Required action
Among the lines below, a stretch begins at the one with "Διαστάσεις θριάμβου παίρνει" and ends at the one with "Βαρβιτσιώτης, Αυγενάκης, Μαντούβαλος κ.α.". Repeat that stretch exactly, ends included.

========

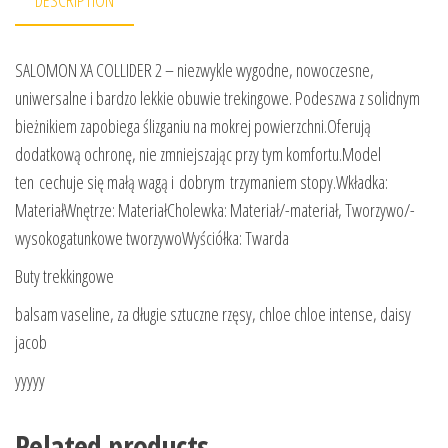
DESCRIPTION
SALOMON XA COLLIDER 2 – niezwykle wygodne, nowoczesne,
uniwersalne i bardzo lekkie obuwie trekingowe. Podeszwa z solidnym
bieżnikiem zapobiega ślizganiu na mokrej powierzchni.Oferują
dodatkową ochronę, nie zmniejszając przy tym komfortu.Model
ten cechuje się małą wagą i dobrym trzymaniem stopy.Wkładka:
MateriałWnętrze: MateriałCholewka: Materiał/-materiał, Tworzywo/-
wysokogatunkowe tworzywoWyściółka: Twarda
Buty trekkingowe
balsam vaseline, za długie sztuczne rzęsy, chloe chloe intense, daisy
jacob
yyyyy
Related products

========

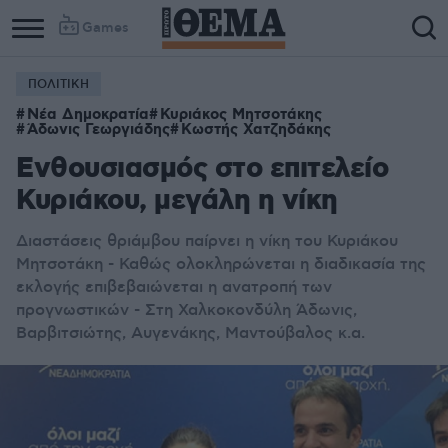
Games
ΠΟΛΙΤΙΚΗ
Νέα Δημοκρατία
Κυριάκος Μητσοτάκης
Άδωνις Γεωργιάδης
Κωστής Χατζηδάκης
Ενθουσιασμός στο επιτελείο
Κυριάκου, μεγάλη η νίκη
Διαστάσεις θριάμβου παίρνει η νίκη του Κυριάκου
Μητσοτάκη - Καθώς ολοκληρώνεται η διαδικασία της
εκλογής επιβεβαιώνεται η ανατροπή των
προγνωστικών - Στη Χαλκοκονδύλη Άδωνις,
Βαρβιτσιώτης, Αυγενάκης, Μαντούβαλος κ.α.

========

Exercise output
Διαστάσεις θριάμβου παίρνει η νίκη του Κυριάκου
Μητσοτάκη - Καθώς ολοκληρώνεται η διαδικασία της
εκλογής επιβεβαιώνεται η ανατροπή των
προγνωστικών - Στη Χαλκοκονδύλη Άδωνις,
Βαρβιτσιώτης, Αυγενάκης, Μαντούβαλος κ.α.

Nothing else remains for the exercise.